### TASK DATA
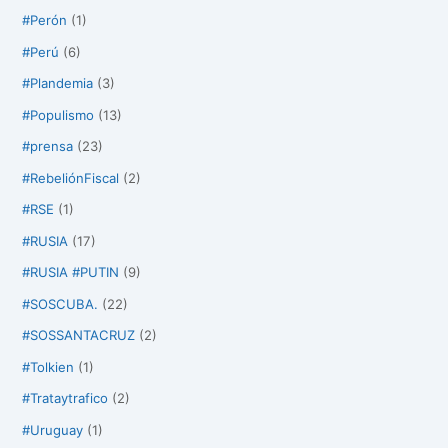
#Perón
(1)
#Perú
(6)
#Plandemia
(3)
#Populismo
(13)
#prensa
(23)
#RebeliónFiscal
(2)
#RSE
(1)
#RUSIA
(17)
#RUSIA #PUTIN
(9)
#SOSCUBA.
(22)
#SOSSANTACRUZ
(2)
#Tolkien
(1)
#Trataytrafico
(2)
#Uruguay
(1)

### WORK ORDER
Reproduce these records exactly, but not the pictures.

### WRITTEN ANSWER
#Perón
(1)
#Perú
(6)
#Plandemia
(3)
#Populismo
(13)
#prensa
(23)
#RebeliónFiscal
(2)
#RSE
(1)
#RUSIA
(17)
#RUSIA #PUTIN
(9)
#SOSCUBA.
(22)
#SOSSANTACRUZ
(2)
#Tolkien
(1)
#Trataytrafico
(2)
#Uruguay
(1)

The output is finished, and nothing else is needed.